Der zweite Abschnitt dieser Arbeit beschreibt die Charakterisierung der Kohlenhydrat-Erkennungseigenschaften von synthetischen Galektin-Peptiden. Die

Peptide wurden durch Festphasenpeptidsynthese nach der Fmoc-Strategie hergestellt und mittels Massenspektrometrie charakterisiert. Die spezifische Bindung zwischen den synthetischen Peptiden und Kohlenhydraten wurde durch Affinitäts-Massenspektrometrie unter Verwendung einer Mikrosäule mit Sepharose-immobilisierten Kohlenhydraten gezeigt. Die gereinigten Peptide wurden dazu auf eine Lactosyl-Sepharose Säule gegeben und zur Bindung an Lactose, Blutgruppenantigene oder andere Kohlenhydraten inkubiert. Die Säulen wurden intensiv gewaschen, um überschüssige/ungebundene Peptide zu entfernen, und anschließend die gebundenen Peptide wurden eluiert. Die Ergebnisse zeigten die Spezifität der synthetischen Peptide für die einzelnen Kohlenhydrate und bestätigten vollständig die mittels proteolytischer Excisions- Massenspektrometrie erhaltenen Ergebnisse. Die minimalen Sequenzlängen für die Kohlenhydrat-Erkennung wurden durch den Vergleich mit verkürzten Versionen der identifizierten Peptide bestimmt.
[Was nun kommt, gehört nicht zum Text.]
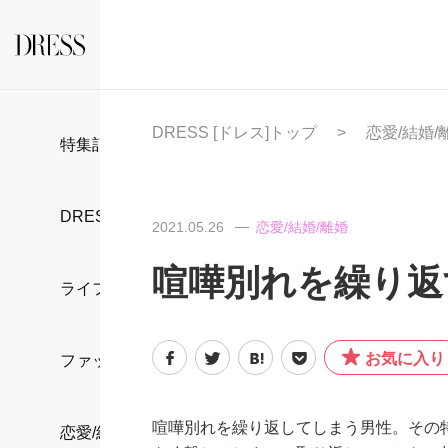
DRESS [ドレス]トップ
恋愛/結婚/
特集記事
DRESS部活
2021.05.26
恋愛/結婚/離婚
喧嘩別れを繰り返
ライフスタイル
お気に入り
ファッション
喧嘩別れを繰り返してしまう男性。その
恋愛/結婚/離婚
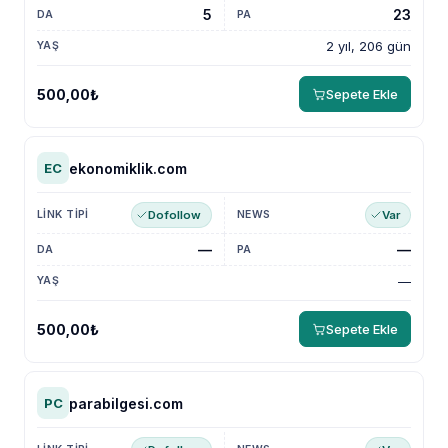
5
23
2 yıl, 206 gün
500,00₺
Sepete Ekle
ekonomiklik.com
EC
Dofollow
Var
—
—
—
500,00₺
Sepete Ekle
parabilgesi.com
PC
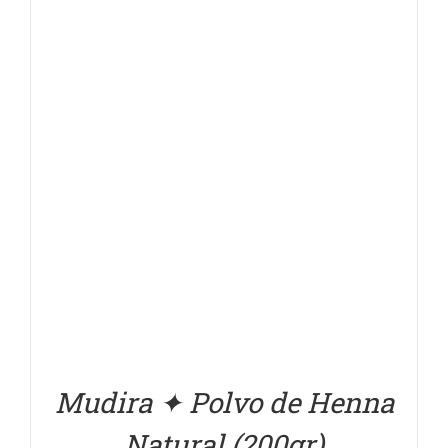
DETALLES
Mudira ✦ Polvo de Henna
Natural (200gr)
Ferner wurde die Bedeutung spezifischer Aminosäuren für die Kohlenhydrat-Erkennung durch die Synthese und Verwendung von mutierten Peptiden charakterisiert. Zusätzlich wurden Kontrollexperimente zur Absicherung der Spezifität mit der unmodifizierten Matrix, "Scrambling" Sequenzen und Kohlenhydraten ohne die essentielle Galactoseeinheit durchgeführt.

Die Lactose-Bindungsaffinitäten der intakten Galektine und der synthetischen Peptide wurden quantitativ mit einem akustischen Wellen (SAW) Biosensor bestimmt.
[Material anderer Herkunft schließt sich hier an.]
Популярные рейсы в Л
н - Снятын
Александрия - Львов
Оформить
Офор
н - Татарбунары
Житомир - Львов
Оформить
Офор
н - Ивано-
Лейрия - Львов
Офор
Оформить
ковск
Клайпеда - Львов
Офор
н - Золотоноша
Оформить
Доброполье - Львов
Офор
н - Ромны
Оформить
Die Affinitätssonde bestand aus einem Neoglycopeptid, das durch kovalente Bindung von Lactose an einen Peptidträger hergestellt wurde. Die Sonde wurde auf der SAW-Chip Oberfläche kovalent immobilisiert und die Gleichgewichts-Dissoziationskonstanten (KD) wurden durch Analyse von zunehmenden Konzentrationen der Galektine und synthetischen Peptide bestimmt. Die Bindung von intakten Galektinen an Lactose lieferte mikromolare KD Werte, in Übereinstimmung mit den Ergebnissen aus ITC- und SPR Untersuchungen. Die KD-Werte der synthetischen Peptide waren 2-3 Größenordnungen höher als die der intakten Galektinen, was durch die kleineren Sequenzlängen der assemblierten, diskontinuierlichen Kohlenhydrat-Erkennungsdomänen erklärt werden kann.
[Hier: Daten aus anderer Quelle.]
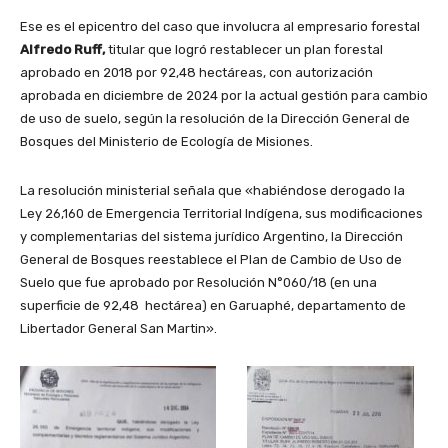
Ese es el epicentro del caso que involucra al empresario forestal
Alfredo Ruff,
titular que logró restablecer un plan forestal
aprobado en 2018 por 92,48 hectáreas, con autorización
aprobada en diciembre de 2024 por la actual gestión para cambio
de uso de suelo, según la resolución de la Dirección General de
Bosques del Ministerio de Ecología de Misiones.
La resolución ministerial señala que «habiéndose derogado la
Ley 26,160 de Emergencia Territorial Indígena, sus modificaciones
y complementarias del sistema jurídico Argentino, la Dirección
General de Bosques reestablece el Plan de Cambio de Uso de
Suelo que fue aprobado por Resolución N°060/18 (en una
superficie de 92,48 hectárea) en Garuaphé, departamento de
Libertador General San Martin».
Der letzte Teil dieser Arbeit beschreibt die Identifizierung der Galactose-Bindungsstellen in alpha-Galaktosidase A und den Einfluss von pharmakologischen Chaperonen auf die Galactose Erkennung durch dieses lysosomale Enzym. Infolge des Fehlens der Alpha-Galaktosidase kommt es zur Speicherung von Glykosphingolipiden in verschiedenen Organen des Körpers, eine Krankheit, die als Morbus Fabry bekannt ist. Mit großem Interesse wird seit einigen Jahren eine neue Therapieform verfolgt, die sogenannte Chaperone-Therapie. Chaperone sind kleine zuckerähnliche Wirkstoffmoleküle, die positiv die Faltung der Enzyme beeinflussen und somit die Aktivität der Enzyme erhöhen können. Die Identifizierung der Galactose-Bindungsstellen wurde unter Verwendung von immobilisierter Galactose und der neu entwickelten proteolytische-Extraktion MS Methode durchgeführt. Die identifizierte Galactose- bindenden Peptide enthielten die essentiellen Aminosäuren, in Übereinstimmung mit Röntgenkristallografie Daten des Enzyms im Komplex mit Galactose. Konkurrenzexperimente mit einem Galactose-Strukturanalogon, 1-deoxygalactonojirimycin (DGJ), wurden ebenfalls durchgeführt und zeigten, dass DGJ die Bindung von Galaktosidase-abgeleiteten Peptiden zur Galactose verhindert.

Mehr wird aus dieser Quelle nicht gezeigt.